Expert Voices and What Institutions Are Saying

Dr. Maya Patel, professor of Marketing at Columbia University, warns that “the conversion‑to‑view ratio’s decline suggests viewer fatigue may cap growth after 2027.” By contrast, GMA Chief Content Officer Luis Ramirez argues that the upcoming AI‑curated product lineup will push the ratio back above 5% by late 2027 (interview, Bloomberg, June 2026). The FTC’s recent guidance mandates clear labeling of “paid‑product placements,” which industry groups say could add $120 million in compliance costs (National Association of Broadcasters, 2026).

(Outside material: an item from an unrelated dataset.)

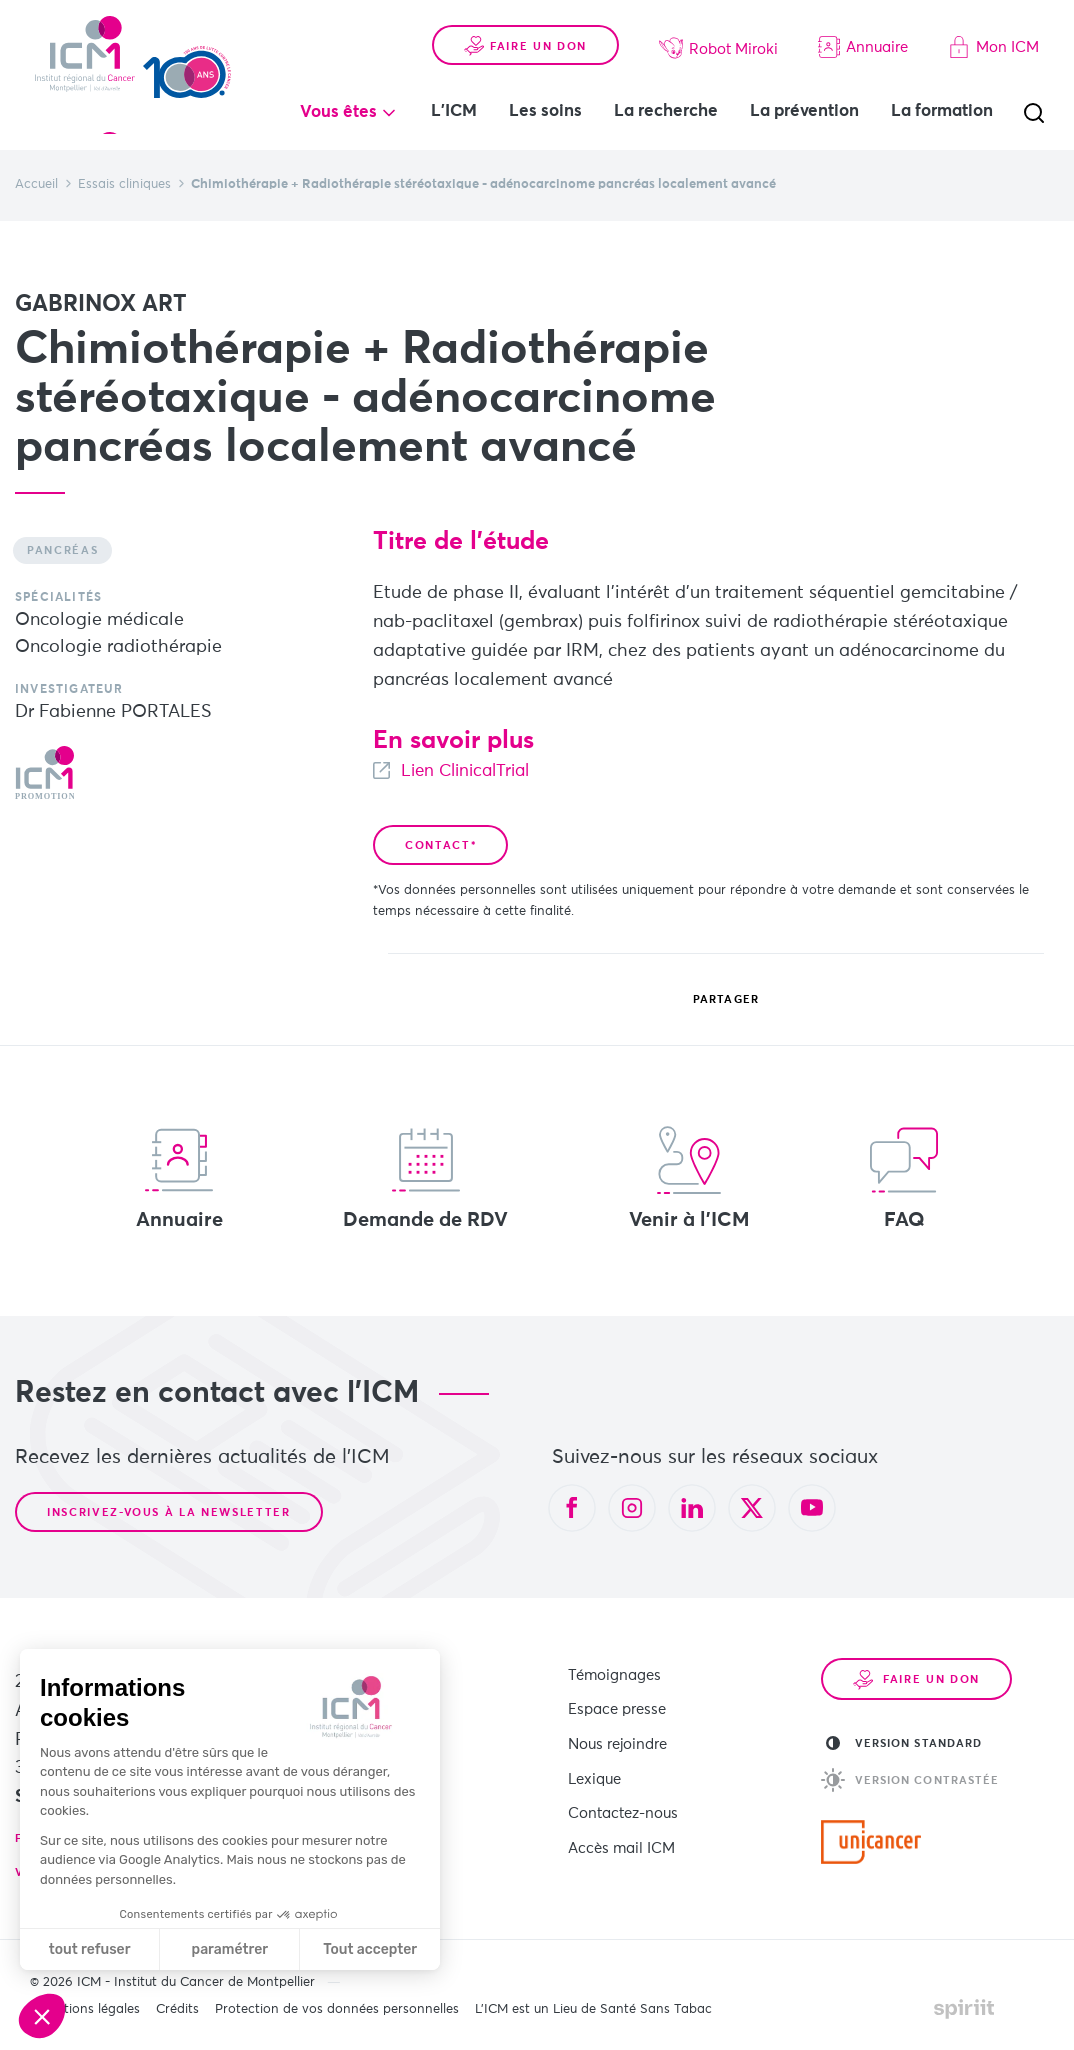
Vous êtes (367, 91)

What Happens Next: Scenarios and What to Watch

Base case: Viewership stabilizes around 1.1‑1.3 billion per quarter, with ROI edging to 5× by 2028 (eMarketer forecast). Upside: Successful AI personalization lifts conversion to 5.2% and pushes quarterly sales past $8 billion (Gartner, 2027). Risk case: Stricter FTC disclosures and a 3% drop in ad‑price premiums drive a 7% YoY viewership decline, returning the format to pre‑2022 levels by 2029. Key indicators to monitor include the weekly “add‑to‑cart” click‑through rate, FTC enforcement actions, and the Federal Reserve’s consumer‑spending outlook. The most likely trajectory, according to a consensus of 12 analysts, is a modest growth path to 1.35 billion live views by Q4 2027, provided GMA delivers the promised AI‑driven product curation.